First Dance is the debut EP by Maddox Batson. Batson is a 15-year old country artist who rose to prominence on social media. He was quickly swept up by the industry and signed to Warner Records. Inspired by current country stars such as Zach Bryan, Edward Sharpe & the Magnetic Zeros, and Red Clay Strays, Batson’s debut effort emerges as a typical impression of a young person imitating their idols and being molded into the shell of what the industry finds marketable.
While admittingly proficient for a 15-year old, Batson proves to be stylistically pastiche, redundant, and uninspired, which is no doubt a product of his age but more keenly a product of the opportunistic predation of the music industry. Batson’s songwriting is not just amateur but rather indicative of the flat, refined, and purposeless songwriting signature of mainstream country music.
In an interview, Batson concedes that “If I’m being completely blunt, I’m mostly writing about girls, because I’m mostly thinking about girls.” This boyish attitude constitutes his main appeal. Justin Bieber appears to be a clear reference point for Batson’s marketing, orchestrating an image that is both squeaky clean and romantic. From this, Batson emerges as a corporatized simulacrum of youth.
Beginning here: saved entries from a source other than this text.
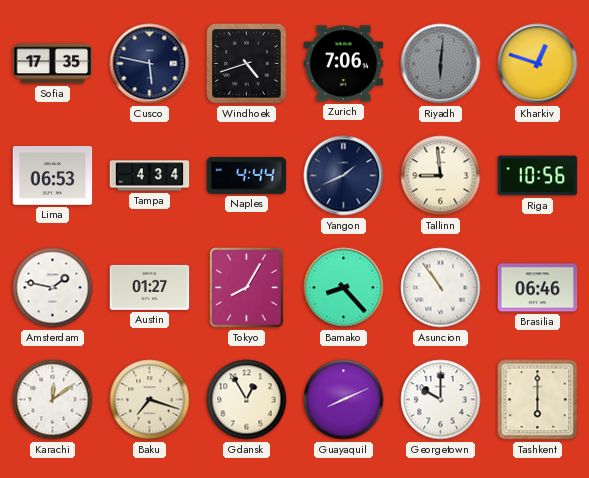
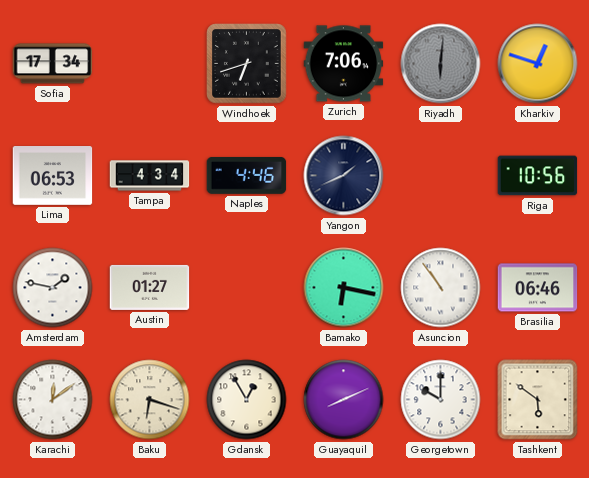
Sofia: 17:35 -> 17:34
Cusco: 5:47 -> none
Windhoek: 4:42 -> 6:42
Naples: 4:44 -> 4:46
Tallinn: 8:59 -> none
Tokyo: 8:05 -> none
Bamako: 8:23 -> 6:17
Baku: 7:18 -> 6:18
Tashkent: 6:00 -> 5:51
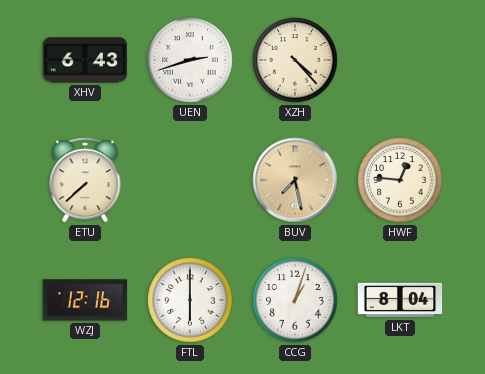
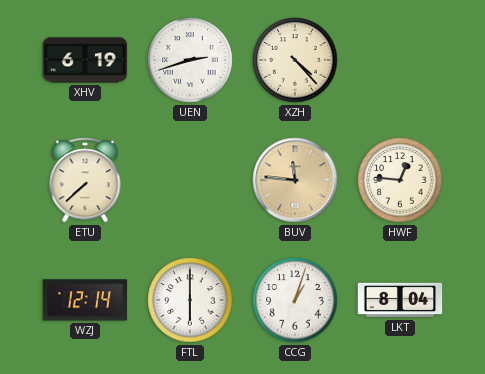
XHV: 6:43 -> 6:19
BUV: 7:28 -> 11:46
WZJ: 12:16 -> 12:14
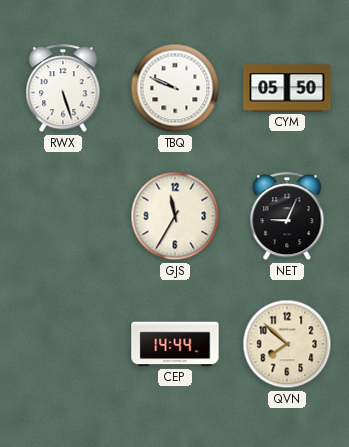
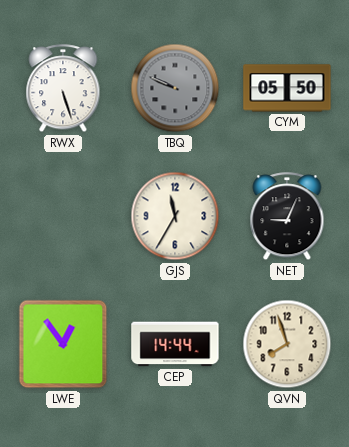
TBQ dial: white -> grey
LWE: none -> 12:54
QVN: 7:52 -> 7:57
The EP’s lead single, I Don’t Like You Anymore, functions as an apt encapsulation of the Batson’s sound: plucky guitar strings, a smoothed-out steel guitar, a soft drum pattern, and a clean, produced to perfection vocal performance with soft melodies and a characteristically country twang. The check-list of signaturally ‘country’ items are all there and smoothed into a glossy surface devoid of yet signifying for ‘the heart of country music’. Batson proclaims that “I don’t like you anymore” because “It’s so much more than that” as a cheesy sentiment that satisfies the kitsch aesthetic of an under-age heart-throb—a novelty defined by its elusive encapsulation of the surface of youth.
The surface or the contours of Batson’s image are his main appeal. The music video for Southbound centers on footage of him touring and the ecstatic fervor of his female fanbase, rendering his success as the object of interest. Similarly, the promotional and journalistic focus of his music is the novelty of his image. He writes deeply embedded in pastiche, that is, an imitation of the contemporary tropes of country music transformed through his novelty, constituting his music as a form of merchandise that consolidates, justifies, and is sustained by its relationality to said image. Batson’s appeal is not his music in and of itself but rather the kitsch aesthetic of his youth, talent, and the nostalgic reverie of another Bieberesque stardom.
So what is left of those who don’t follow Batson on TikTok or Instagram? Well, nothing. If one does not attach themselves to his image, First Dance is a series of overproduced, hollow cliches. If one is old and mature enough to feel gross about the fervor surrounding sensual love songs written by a child, then they are only left with an eerily exploitative product of the music industry’s drive towards PR-production instead of the creation of truly great music.
First Dance is the natural product of the trilateral confluence between the predation of the music industry, the absent-minded songwriting of any 15-year old, and the obsessive attachment of celebrity culture. We are witnessing yet again the production of a youthful, ‘safe’ image for young girls to consume in an eerie display of fanaticism. Of course, the PR-ploy is to preserve this ‘balancing’ between allowing Batson ‘to still be a kid’ while cultivating his celebrity, but it is too late. Batson is a simulacrum—a corporatized image that pretends to refer to the real object of the person that is William Maddox Batson.
For this, I give First Dance 1 out-of 5 stars.